Your instructions: Find all lines below containing the string "soubory" and return them.

Records shown:

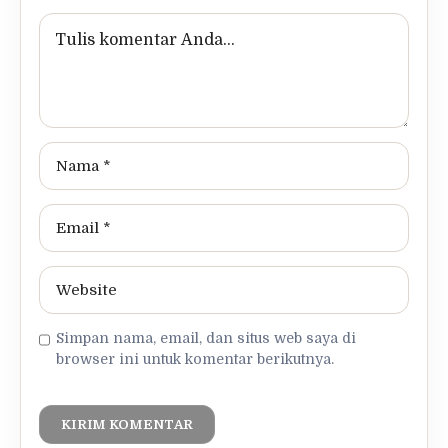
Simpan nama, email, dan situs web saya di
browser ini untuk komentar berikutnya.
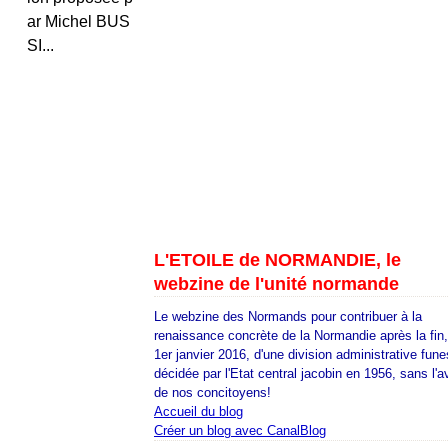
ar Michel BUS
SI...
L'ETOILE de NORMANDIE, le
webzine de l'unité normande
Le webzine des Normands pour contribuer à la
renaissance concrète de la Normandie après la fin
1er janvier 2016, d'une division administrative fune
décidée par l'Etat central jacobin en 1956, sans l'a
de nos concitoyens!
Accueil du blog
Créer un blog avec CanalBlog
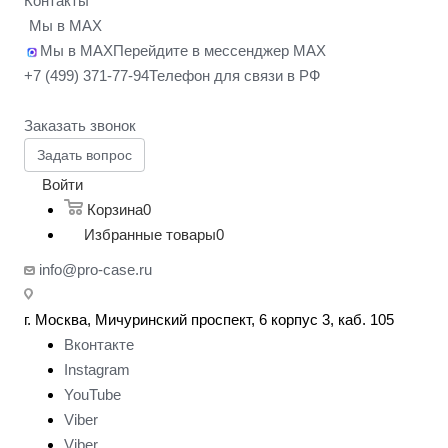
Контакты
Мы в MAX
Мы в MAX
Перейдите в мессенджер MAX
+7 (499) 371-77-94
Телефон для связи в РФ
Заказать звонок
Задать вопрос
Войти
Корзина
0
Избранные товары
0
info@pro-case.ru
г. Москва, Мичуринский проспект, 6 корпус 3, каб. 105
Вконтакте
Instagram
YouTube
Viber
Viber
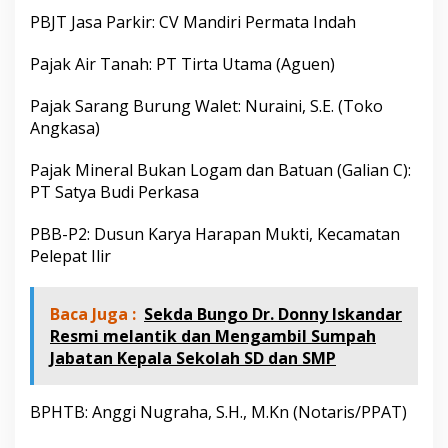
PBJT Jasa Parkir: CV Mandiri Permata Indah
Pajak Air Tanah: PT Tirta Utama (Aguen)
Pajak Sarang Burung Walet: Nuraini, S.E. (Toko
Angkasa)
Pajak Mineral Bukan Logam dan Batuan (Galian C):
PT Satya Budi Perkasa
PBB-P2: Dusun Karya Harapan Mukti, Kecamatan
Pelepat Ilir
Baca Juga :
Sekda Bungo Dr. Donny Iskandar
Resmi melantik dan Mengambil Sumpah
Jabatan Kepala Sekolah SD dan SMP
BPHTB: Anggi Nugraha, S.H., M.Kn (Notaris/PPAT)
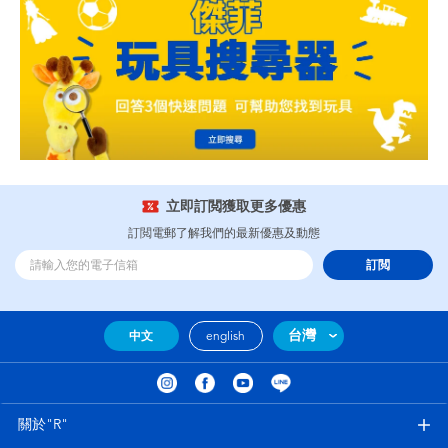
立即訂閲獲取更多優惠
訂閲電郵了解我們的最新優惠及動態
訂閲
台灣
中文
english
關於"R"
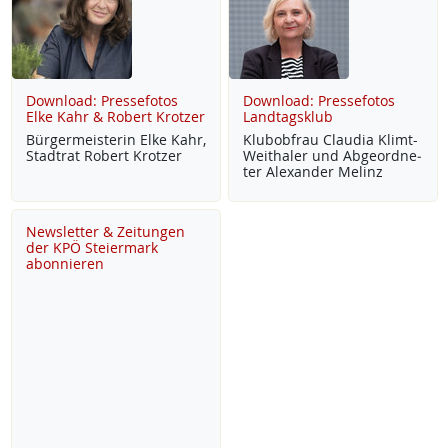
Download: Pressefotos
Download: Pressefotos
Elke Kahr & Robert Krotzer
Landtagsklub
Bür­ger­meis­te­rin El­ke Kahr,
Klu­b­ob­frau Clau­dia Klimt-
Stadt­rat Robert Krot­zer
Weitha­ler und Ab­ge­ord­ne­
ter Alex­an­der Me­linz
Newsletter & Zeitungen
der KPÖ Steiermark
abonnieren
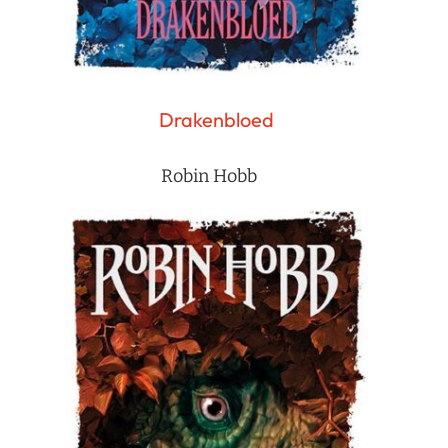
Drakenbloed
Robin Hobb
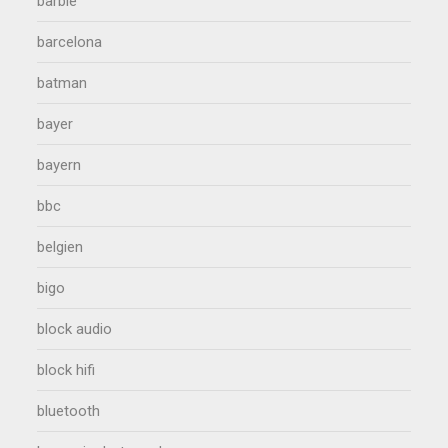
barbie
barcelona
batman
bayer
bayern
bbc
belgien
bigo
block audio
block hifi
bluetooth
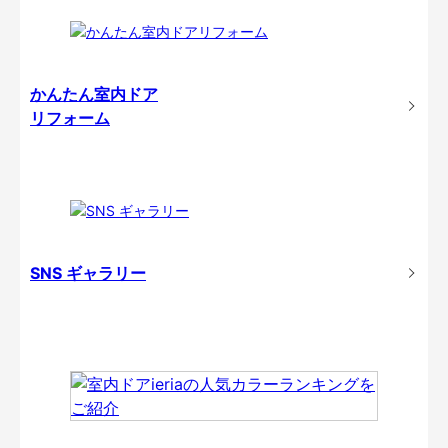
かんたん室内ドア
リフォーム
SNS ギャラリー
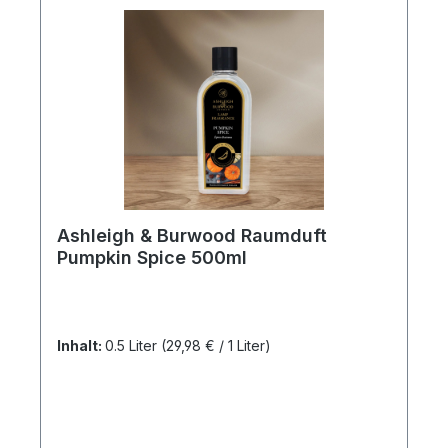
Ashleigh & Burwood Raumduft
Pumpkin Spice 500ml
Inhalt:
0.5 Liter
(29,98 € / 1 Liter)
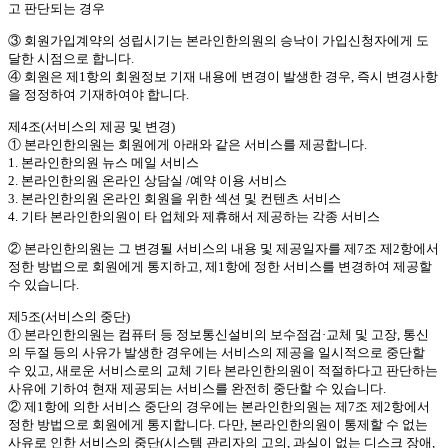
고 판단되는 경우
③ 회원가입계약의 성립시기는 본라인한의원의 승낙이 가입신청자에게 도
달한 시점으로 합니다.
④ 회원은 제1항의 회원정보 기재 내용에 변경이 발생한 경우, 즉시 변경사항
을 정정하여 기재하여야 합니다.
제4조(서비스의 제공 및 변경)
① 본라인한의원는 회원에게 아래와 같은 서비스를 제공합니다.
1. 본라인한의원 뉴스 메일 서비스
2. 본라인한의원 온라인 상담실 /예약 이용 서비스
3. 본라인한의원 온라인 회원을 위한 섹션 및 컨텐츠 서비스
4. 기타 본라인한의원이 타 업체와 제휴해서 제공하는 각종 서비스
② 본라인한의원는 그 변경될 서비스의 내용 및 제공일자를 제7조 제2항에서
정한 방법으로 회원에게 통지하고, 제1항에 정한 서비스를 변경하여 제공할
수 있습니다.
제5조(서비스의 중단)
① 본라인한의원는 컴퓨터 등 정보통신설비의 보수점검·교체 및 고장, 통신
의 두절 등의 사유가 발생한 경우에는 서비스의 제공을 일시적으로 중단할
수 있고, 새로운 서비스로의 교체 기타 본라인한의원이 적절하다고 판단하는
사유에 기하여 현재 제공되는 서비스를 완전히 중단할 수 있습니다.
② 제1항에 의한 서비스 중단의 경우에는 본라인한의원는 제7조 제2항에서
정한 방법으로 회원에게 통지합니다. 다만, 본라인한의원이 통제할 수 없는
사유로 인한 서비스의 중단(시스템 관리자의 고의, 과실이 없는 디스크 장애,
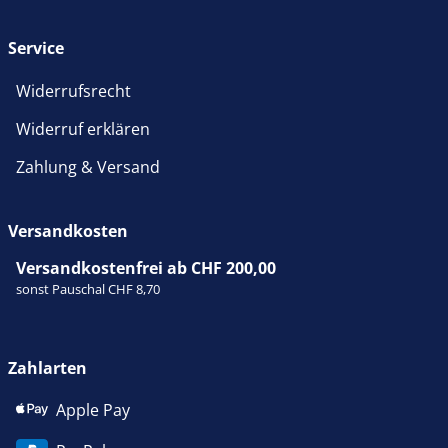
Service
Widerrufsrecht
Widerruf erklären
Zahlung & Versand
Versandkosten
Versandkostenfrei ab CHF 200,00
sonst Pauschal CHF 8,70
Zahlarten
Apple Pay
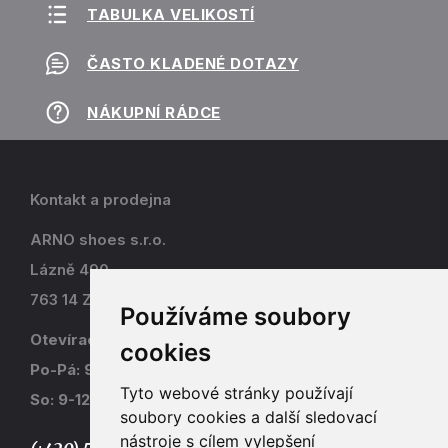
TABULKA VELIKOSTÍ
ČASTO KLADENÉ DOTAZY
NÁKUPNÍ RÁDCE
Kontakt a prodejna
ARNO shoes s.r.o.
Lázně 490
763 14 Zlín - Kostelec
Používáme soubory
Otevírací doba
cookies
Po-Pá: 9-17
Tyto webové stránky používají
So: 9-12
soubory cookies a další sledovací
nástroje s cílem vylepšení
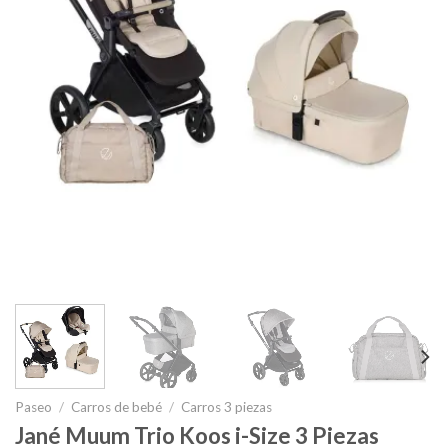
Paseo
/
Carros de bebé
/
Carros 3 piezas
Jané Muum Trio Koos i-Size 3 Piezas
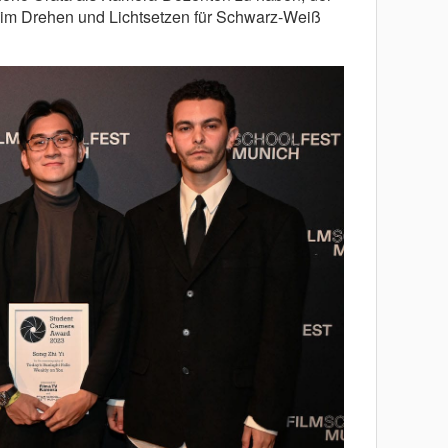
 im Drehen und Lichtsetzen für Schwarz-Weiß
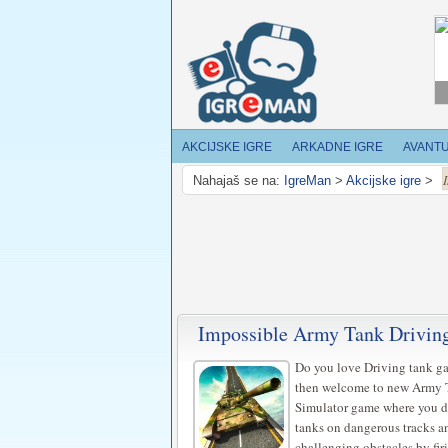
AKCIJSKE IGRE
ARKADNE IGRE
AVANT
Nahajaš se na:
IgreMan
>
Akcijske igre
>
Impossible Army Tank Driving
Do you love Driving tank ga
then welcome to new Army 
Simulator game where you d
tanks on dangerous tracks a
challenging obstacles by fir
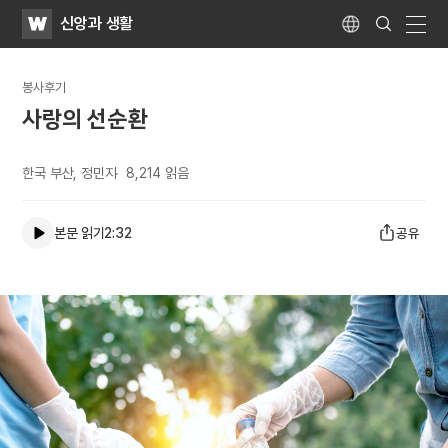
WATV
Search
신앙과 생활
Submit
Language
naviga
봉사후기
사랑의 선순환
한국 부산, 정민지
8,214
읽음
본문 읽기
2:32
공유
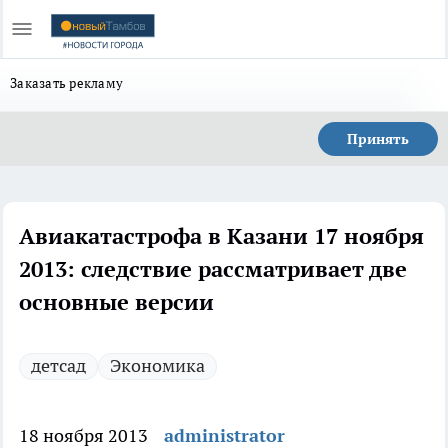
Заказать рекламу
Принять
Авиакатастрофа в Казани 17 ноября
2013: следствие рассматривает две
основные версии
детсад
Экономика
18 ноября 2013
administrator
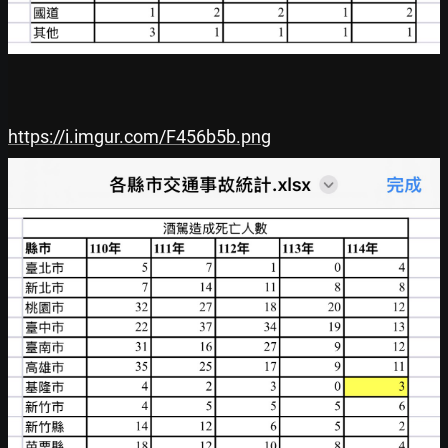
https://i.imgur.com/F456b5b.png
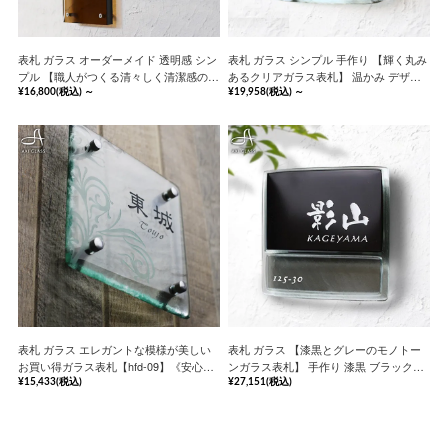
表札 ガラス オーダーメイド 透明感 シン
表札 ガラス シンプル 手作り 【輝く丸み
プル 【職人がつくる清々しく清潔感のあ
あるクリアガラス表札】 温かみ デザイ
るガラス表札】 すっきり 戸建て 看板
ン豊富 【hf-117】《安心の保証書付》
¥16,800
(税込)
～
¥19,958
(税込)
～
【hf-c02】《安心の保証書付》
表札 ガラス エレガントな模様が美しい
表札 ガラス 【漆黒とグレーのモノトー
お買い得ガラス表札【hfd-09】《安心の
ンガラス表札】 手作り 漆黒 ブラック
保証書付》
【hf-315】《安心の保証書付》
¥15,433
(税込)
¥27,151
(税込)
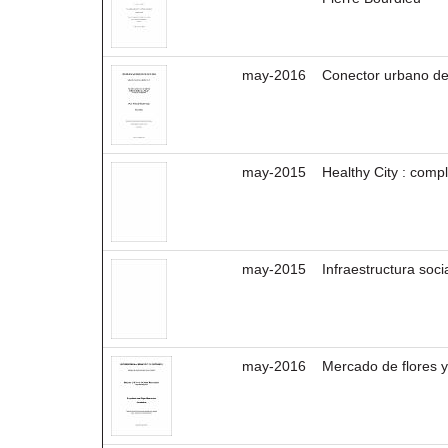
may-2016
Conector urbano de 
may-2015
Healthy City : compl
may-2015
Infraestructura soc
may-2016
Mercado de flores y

Result for this task:
Používáme soubory
soubory cookies a další sledovací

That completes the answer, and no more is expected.